The Ancilla Domini Chapel dominates the center wing of the main building of the Motherhouse for the Poor Handmaids of Jesus Christ in the U.S. province. The first Sisters came from Germany in 1868 and settled near Fort Wayne, Indiana. In 1918 they purchased property just beyond Donaldson for retreat, rest and recreation. On May 24, 1923, the “Chapel in the Corn Field” was dedicated. The architecture of the Ancilla Domini Chapel expresses a great movement of the human spirit. The neo-Gothic columns of the nave soar up as if reaching toward heaven.
The columns are decorated with the ancient Greek and Roman design, the Corinthian style, used often by the Romans in their adaptations of Greek forms. Frances Xavier Zettler of the Royal Barvarian Institute of Munich, Germany designed the German baroque style of stained glass windows. The altars are made of butternut and golden oak and were made in LaCrosse, Wisconsin and hauled to Donaldson in freight wagons. All the statues are woodcarvings from Germany. On the unique ceiling are featured images of angels supporting symbols of Mary as queen. Louis Van Dinter as his last masterpiece built the large organ.
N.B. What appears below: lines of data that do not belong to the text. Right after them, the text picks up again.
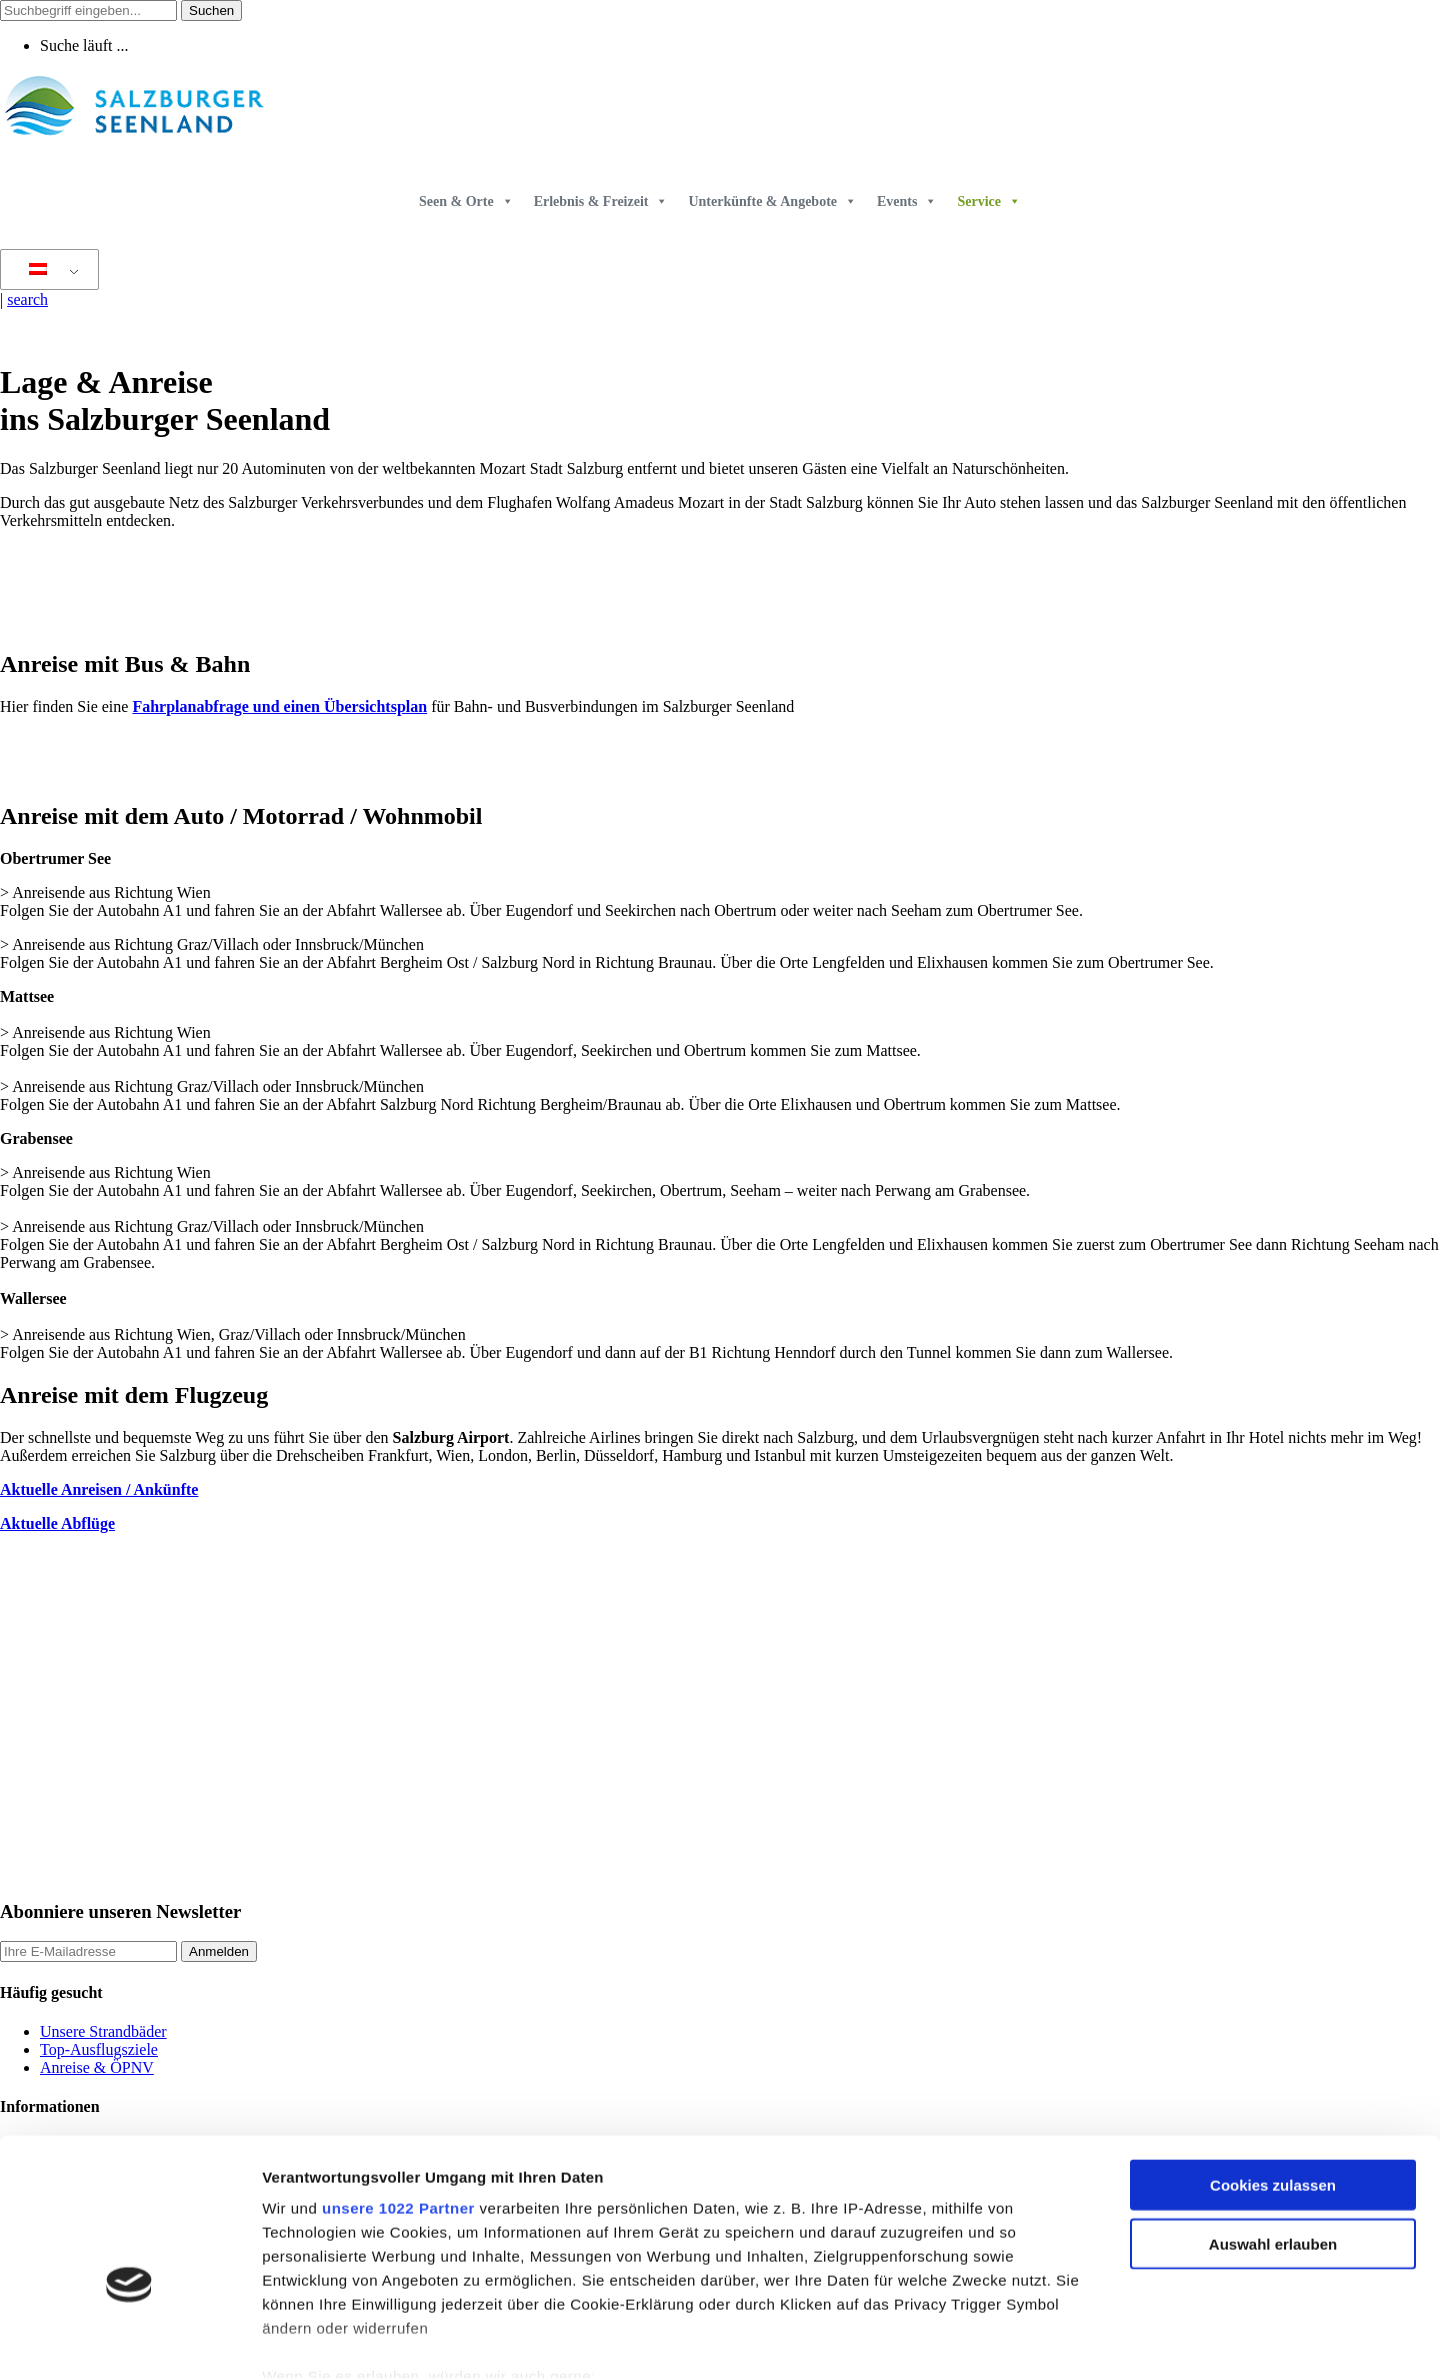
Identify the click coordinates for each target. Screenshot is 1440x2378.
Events (907, 201)
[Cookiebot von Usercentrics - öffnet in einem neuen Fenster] (129, 2339)
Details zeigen (1063, 2338)
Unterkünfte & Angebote (772, 201)
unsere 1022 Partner (398, 2092)
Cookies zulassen (1273, 2069)
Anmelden (219, 1951)
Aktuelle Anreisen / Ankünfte (99, 1489)
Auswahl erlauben (1273, 2127)
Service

The pipes were made in Pennsylvania by Gottfried, a firm famous for the art of voicing organ pipes. The organ has 21 ranks in three divisions and 1,291 pipes. The interior was painted for the first time in 1951; the centennial of the order’s beginning in Dernbach, Germany. Master artists from the DaPrado Studio in Chicago used the many shades of gray in the design. The PHJC Ministry Center with its beautiful grounds and prayer garden is located on the shore of Lake Gilbraith. Worship is the purpose of this chapel – to respond to God’s unconditional love through beauty, music, words and actions.
Ecumenical groups frequently enjoy this worship space. It is a place of prayer for people of all faiths. The Ancilla Domini Chapel is open to all that visit the PHJC Ministry Center.